A “groundless” new trial of British-Iranian aid worker Nazanin Zaghari-Ratcliffe, on shock charges brought by Tehran this week, has been postponed at the last minute with no future date set, her husband has said.
The former BBC employee, who has been imprisoned in Iran for four years over allegations of plotting to overthrow the regime – which she denies – was hauled up before a revolutionary court on Tuesday and told she would face fresh charges at a trial on Sunday.
Her lawyer was given mere days to prepare for the trial, which could have seen the 42-year-old imprisoned for another 10 years on charges of spreading anti-government propaganda, according to her husband.
There appeared to be no new evidence in the case, which Tehran dropped in December 2017, after a visit from the then-foreign secretary Boris Johnson, but reopened in May 2018.
Richard Ratcliffe – who believes the charges are further evidence his wife is being used as “political leverage” in a fiscal dispute over a botched UK-Iran arms deal struck in the 1970s – confirmed on Sunday that the trial had been cancelled at the last minute.
“She is relieved, frustrated, stressed and angry,” tweeted her MP Tulip Siddiq, citing a conversation with Mr Radcliffe.
“Once again she’s being treated like a bargaining chip.”
Having been moved to house arrest in March, when thousands of prisoners were granted clemency and released from Iranian jails during the coronavirus outbreak, the mother-of-one “woke up terrified” on Tuesday when soldiers came to take her to court, her husband said.
“The guys in the Jeep came along, Revolutionary Guards, they’re the guys that kept her and interrogated her,” Mr Ratcliffe said on Thursday.
“So she was fearing the worst, that she was being taken back to prison and had to be reassured, really, that it was actually court she was going to.”
Amnesty International UK accused the Iranian authorities of “playing cruel political games” with Ms Zaghari-Ratcliffe, and called on the UK government to make getting her home for Christmas its “absolute priority”.
“Nazanin has already been unjustly convicted once after a deeply unfair trial.
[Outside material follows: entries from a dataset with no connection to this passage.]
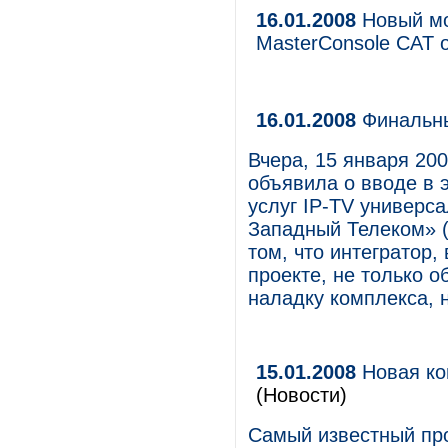
16.01.2008
Новый мо
MasterConsole CAT о
16.01.2008
Финальны
Вчера, 15 января 20
объявила о вводе в 
услуг IP-TV универс
Западный Телеком» (
том, что интегратор
проекте, не только о
наладку комплекса, н
15.01.2008
Новая ко
(Новости)
Самый известный про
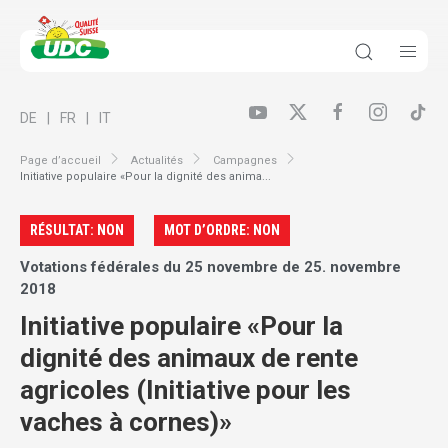
DE
FR
IT
Page d’accueil
Actualités
Campagnes
Initiative populaire «Pour la dignité des anima...
RÉSULTAT: NON
MOT D’ORDRE: NON
Votations fédérales du 25 novembre de 25. novembre
2018
Initiative populaire «Pour la
dignité des animaux de rente
agricoles (Initiative pour les
vaches à cornes)»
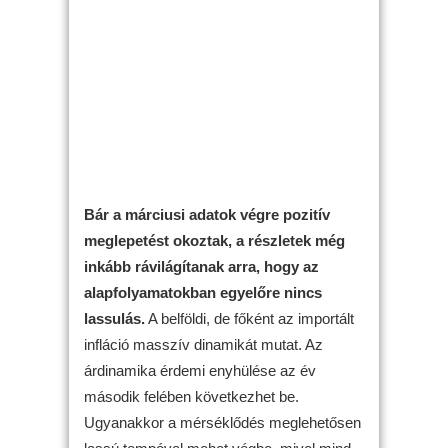
Bár a márciusi adatok végre pozitív
meglepetést okoztak, a részletek még
inkább rávilágítanak arra, hogy az
alapfolyamatokban egyelőre nincs
lassulás.
A belföldi, de főként az importált
infláció masszív dinamikát mutat. Az
árdinamika érdemi enyhülése az év
második felében következhet be.
Ugyanakkor a mérséklődés meglehetősen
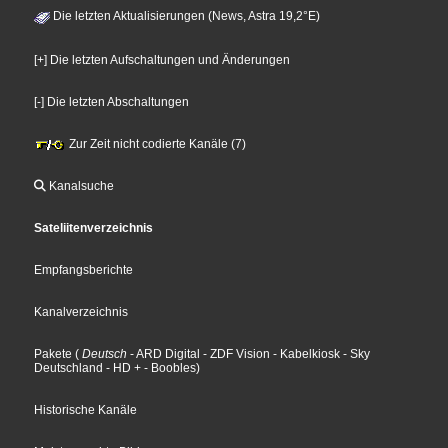
Die letzten Aktualisierungen (News, Astra 19,2°E)
[+] Die letzten Aufschaltungen und Änderungen
[-] Die letzten Abschaltungen
Zur Zeit nicht codierte Kanäle (7)
Kanalsuche
Sateliitenverzeichnis
Empfangsberichte
Kanalverzeichnis
Pakete
(
Deutsch
- ARD Digital
- ZDF Vision
- Kabelkiosk
- Sky
Deutschland
- HD +
- Boobles
)
Historische Kanäle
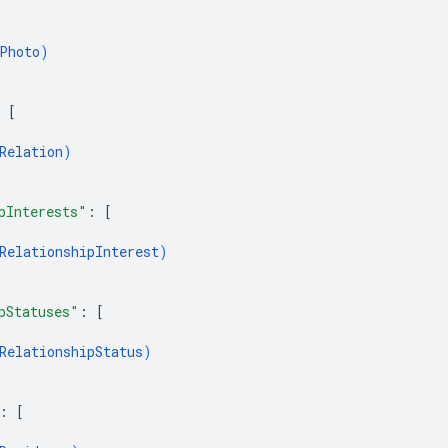
Photo
)
 
[
Relation
)
pInterests"
: 
[
RelationshipInterest
)
pStatuses"
: 
[
RelationshipStatus
)
: 
[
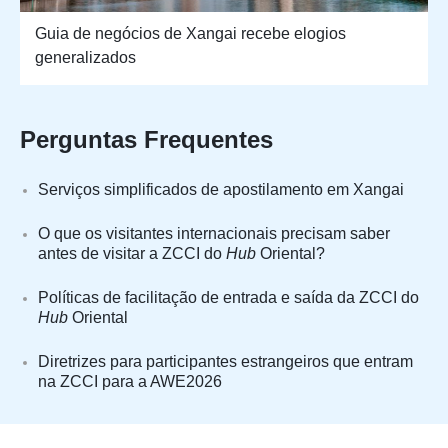
Guia de negócios de Xangai recebe elogios
generalizados
Perguntas Frequentes
Serviços simplificados de apostilamento em Xangai
O que os visitantes internacionais precisam saber
antes de visitar a ZCCI do
Hub
Oriental?
Políticas de facilitação de entrada e saída da ZCCI do
Hub
Oriental
Diretrizes para participantes estrangeiros que entram
na ZCCI para a AWE2026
It is a nonsense that she should ever have even faced a second court date,” said the human rights organisation’s director Kate Allen. “It appears the Iranian authorities are playing cruel political games with Nazanin.
“The situation has gone on long enough. Nazanin has continued to suffer in Iran away from her husband and young daughter. The UK government has had four and a half years to secure her unconditional release and has failed to do so.
“Securing Nazanin’s release should be an absolute priority. As a matter of urgency, ministers now need to step up their efforts to get Nazanin home in time for Christmas and provide a clear plan on how they will do this.”
A Foreign, Commonwealth and Development Office spokesperson said: “We welcome the deferral of this groundless court hearing, and call on Iran to make Nazanin’s release permanent so that she can return to her family in the UK.”
Mr Ratcliffe had urged UK officials to insist on attending her trial and said the situation had left his family “caught” between two governments “fighting”.
“We’ve always been treated in a strange, odd way and marked out as exceptional,” he said. “This second court case is doing again that, and it’s signalling again she’s being held for political leverage to push the British government to do something.
Husband of Nazanin Zaghari Ratcliffe gives Christmas update on British charity worker jailed Iran
“That’s a tricky position for us to be in, it’s a tricky position for the British government to be in.”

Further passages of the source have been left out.